*INFORMATION SUPPLIED*.
....
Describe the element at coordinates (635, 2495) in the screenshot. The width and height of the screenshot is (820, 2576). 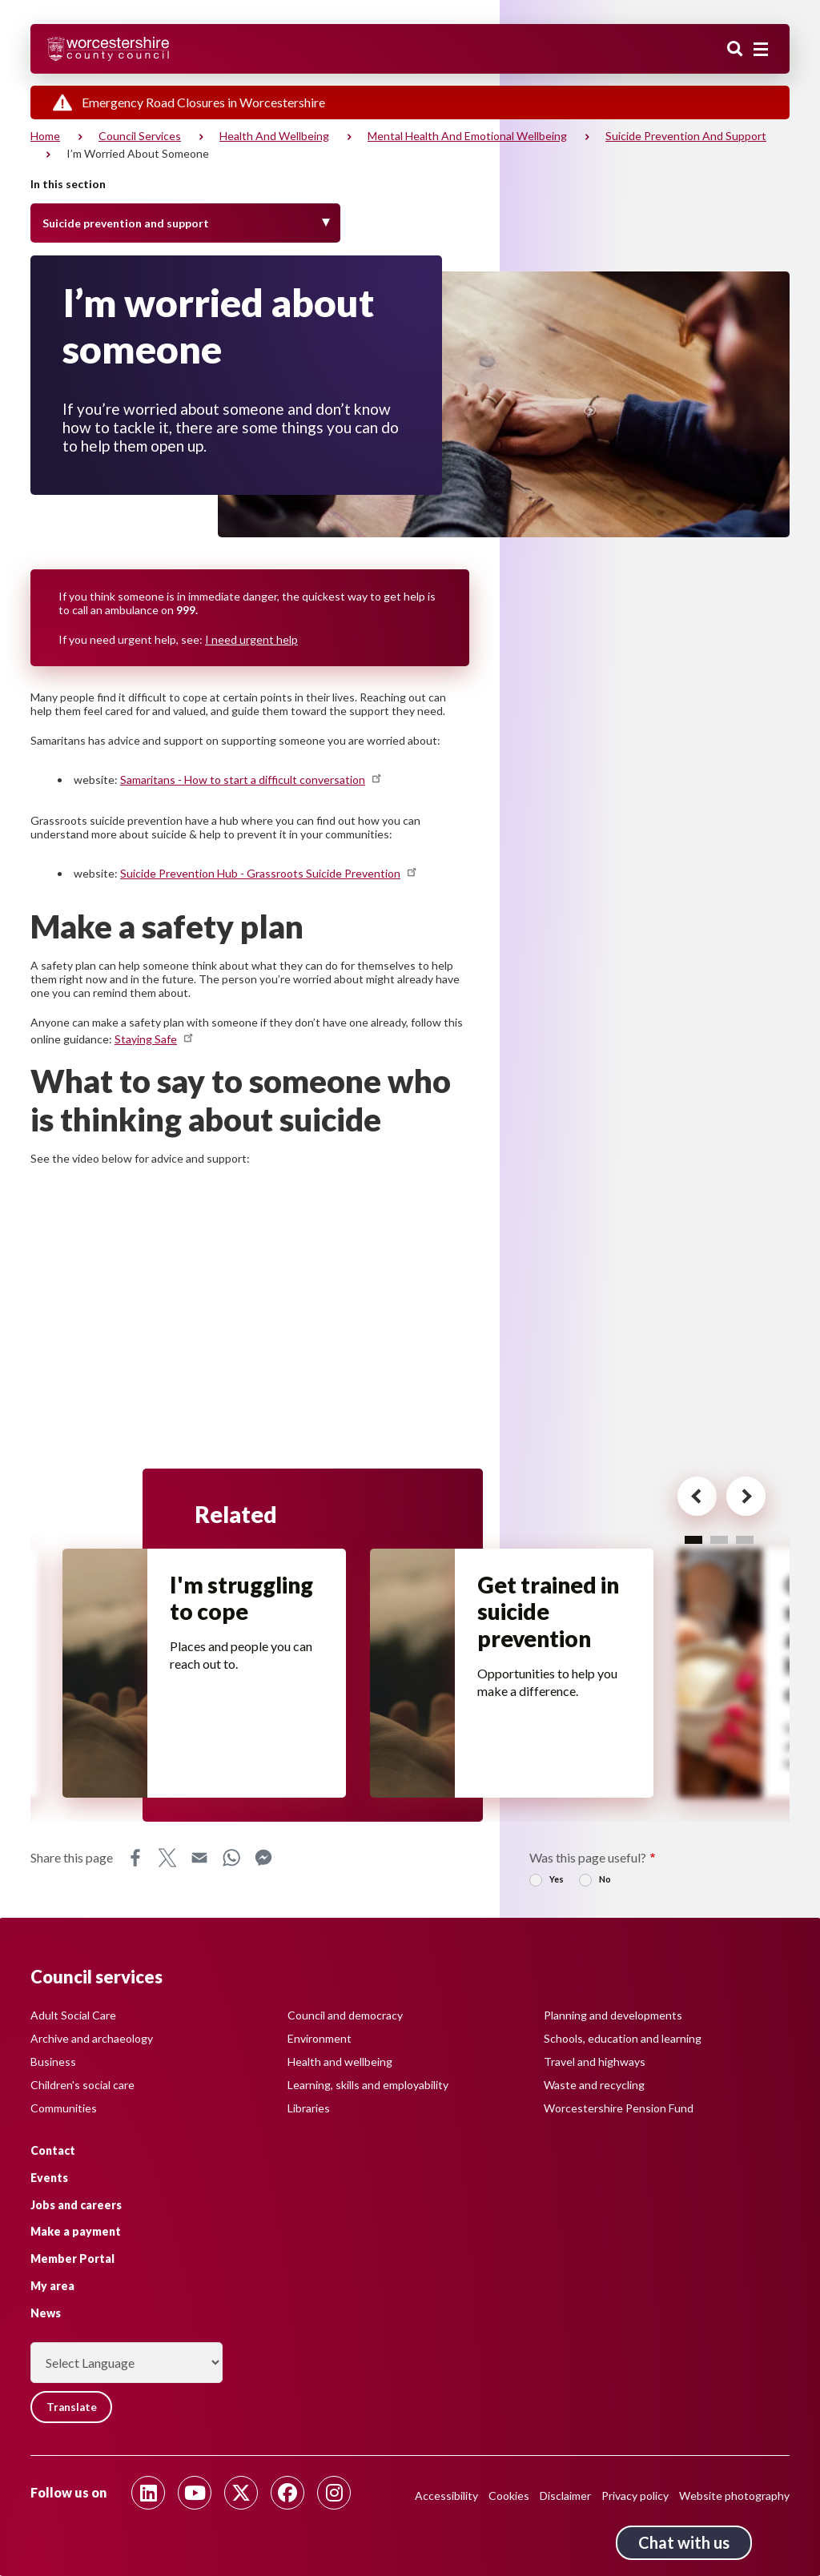
I see `Privacy policy` at that location.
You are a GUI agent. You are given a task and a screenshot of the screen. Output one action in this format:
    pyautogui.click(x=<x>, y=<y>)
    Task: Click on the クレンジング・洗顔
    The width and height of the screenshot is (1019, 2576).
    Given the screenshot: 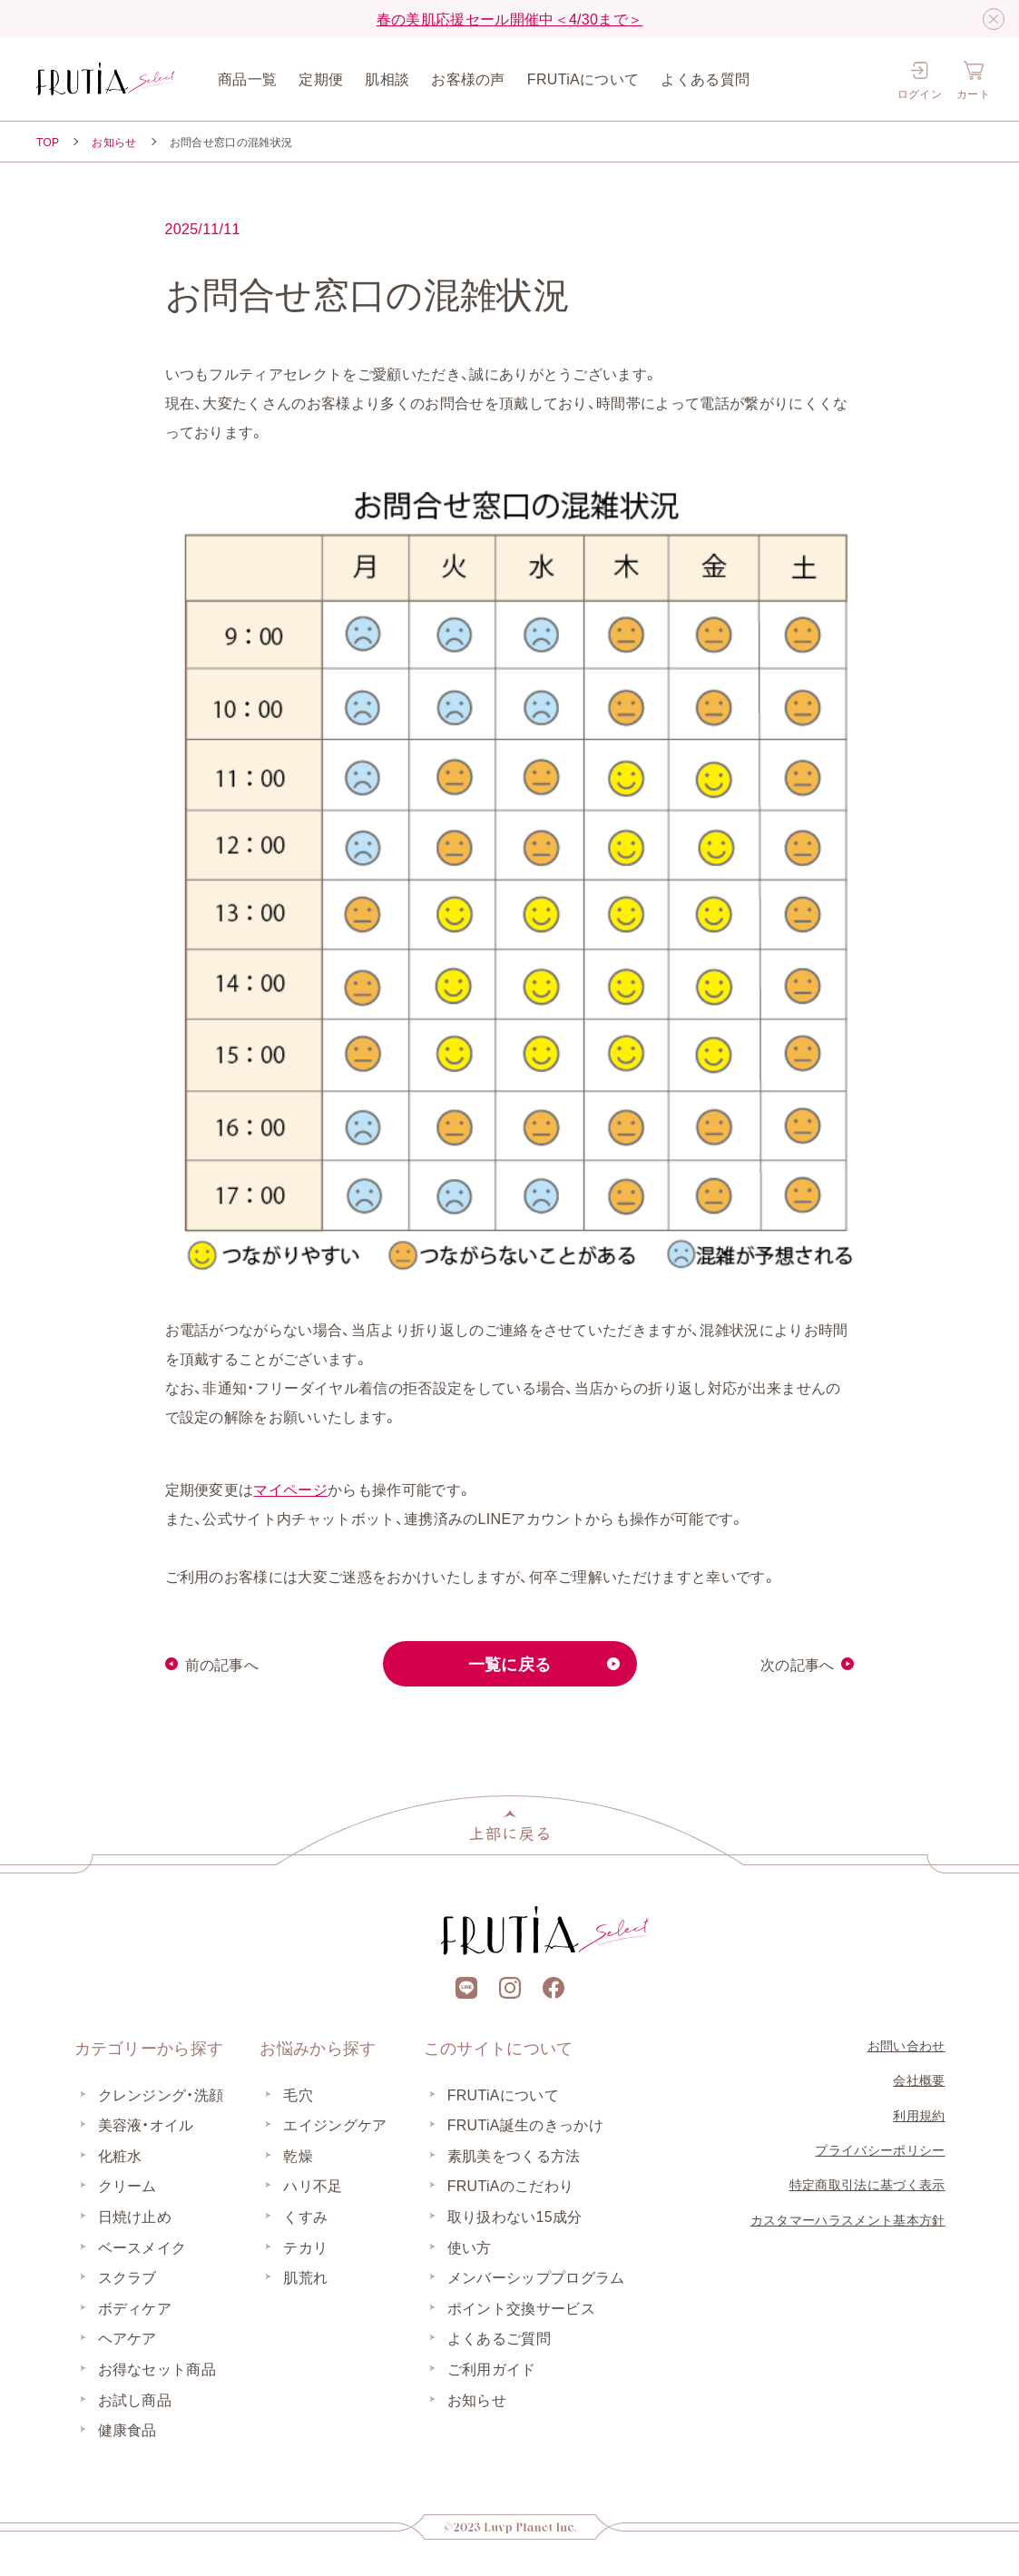 What is the action you would take?
    pyautogui.click(x=161, y=2094)
    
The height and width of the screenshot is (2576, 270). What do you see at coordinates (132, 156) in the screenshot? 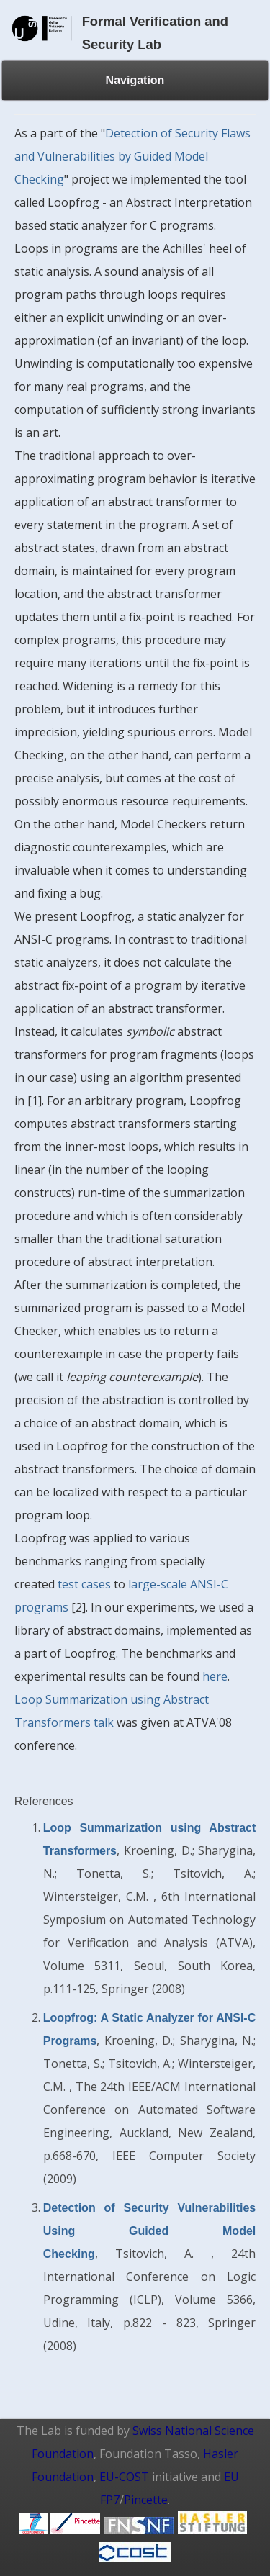
I see `Detection of Security Flaws and Vulnerabilities by Guided Model Checking` at bounding box center [132, 156].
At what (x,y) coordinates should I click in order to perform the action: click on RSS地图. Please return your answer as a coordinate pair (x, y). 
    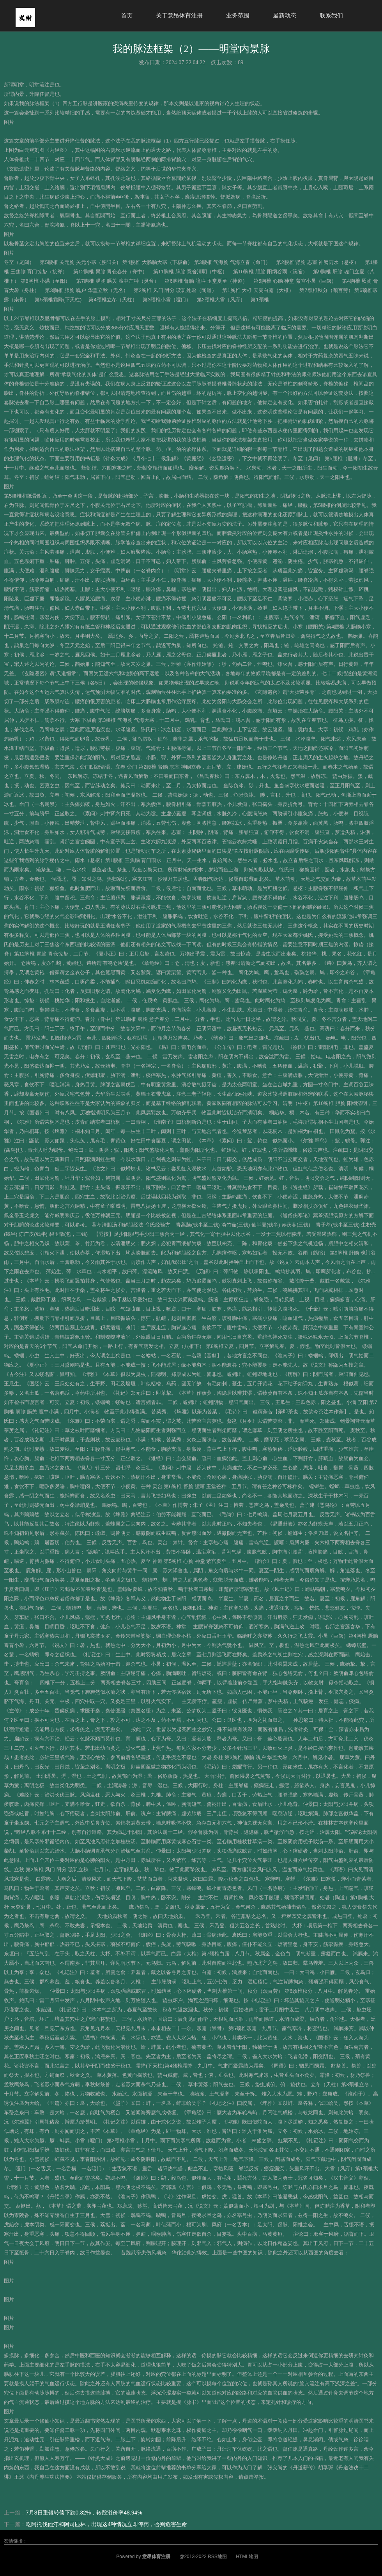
....
Starting at the line that holds "The height and", copy each line exactly through the end of the listing, both ends included. Leave the pictures out.

The height and width of the screenshot is (2576, 270). What do you see at coordinates (132, 156) in the screenshot? 
I see `Detection of Security Flaws and Vulnerabilities by Guided Model Checking` at bounding box center [132, 156].
At what (x,y) coordinates should I click in order to perform the action: click on RSS地图. Please return your answer as a coordinate pair (x, y). 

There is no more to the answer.